Betrayal of trust is a pretty big issue. It doesn't show much in the way of maturity.
Taking responsibility and handling things the right way does.


----------



## sociallydiseased (Jan 5, 2013)

You can't really use a condition to justify or mitigate problems that you have in your life. The more time you spend making excuses for yourself, the less time you're using to try and correct the behaviorial habits.

I mean, I get it. BPD is rough. I was diagnosed with BPD myself, I've been abandoned by my mother and best friend, I have a sense of apathetic moods when it comes to people's feelings, and I didn't have a home life conducive to healthy emotional well-being. But I've never cheated, and I refuse to do it. Why would I want to put someone through the same s*** I was forced to go through? You can't whine about your woes and continue the same behavior and try to justify a very ugly, uncaring action. It helps no one and you're only hurting yourself and the person you're with when you do it. 

I am NOT judging you, but I'm definitely admonishing you.

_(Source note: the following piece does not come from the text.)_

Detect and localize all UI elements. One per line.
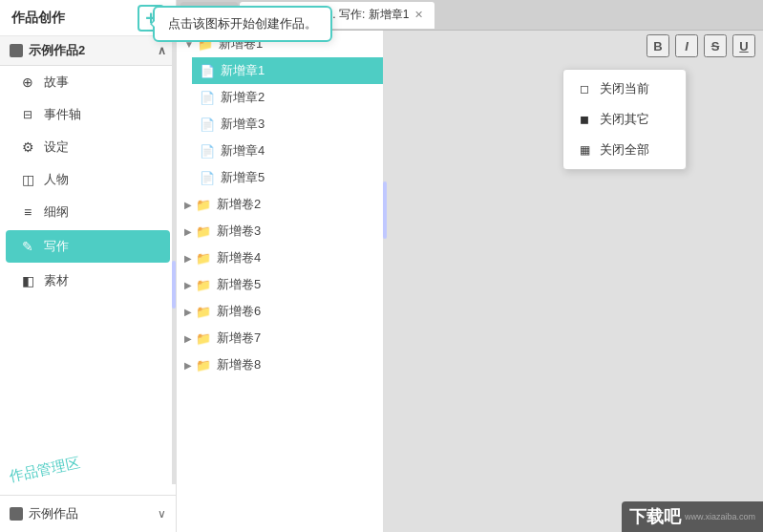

It's going to be very hard to find happiness living your life the way you are, seeking attention from others, when you should be strengthening yourself and trying to rid yourself of the parts of you that urge you to cheat.


----------



## TenYears (Jan 15, 2010)

Hmmm....I'm really not sure about some of this.

First, you're not a "monster". But what bothers me is that I hear a lot of guilty feelings and remorse, but I don't see any resolve that you'd never do it again. I hate clichés, but ya know that saying "once a cheater, always a cheater" seems to prove true in so many cases.

I was diagnosed with BPD a few years ago. It's a really nasty, vicious disorder...I've been diagnosed with half a dozen different things, and if I could choose one to get rid of, it would be BPD, even above my anxiety disorders. It causes so much suffering I think because it's so easy to forget that I have it, it's so easy to forget that it's affecting my behavior, my decision making, my reasoning...it all gets to be so unrealistic, so black and white at times, and I don't even realize it. My therapist and psychiatrist are constantly working with me, to make me more self-aware, and to help me make some sort of progress. It's a battle I haven't been winning lately. So, you have my sympathies wrt that. I hope you can make more progress than I have, I really do.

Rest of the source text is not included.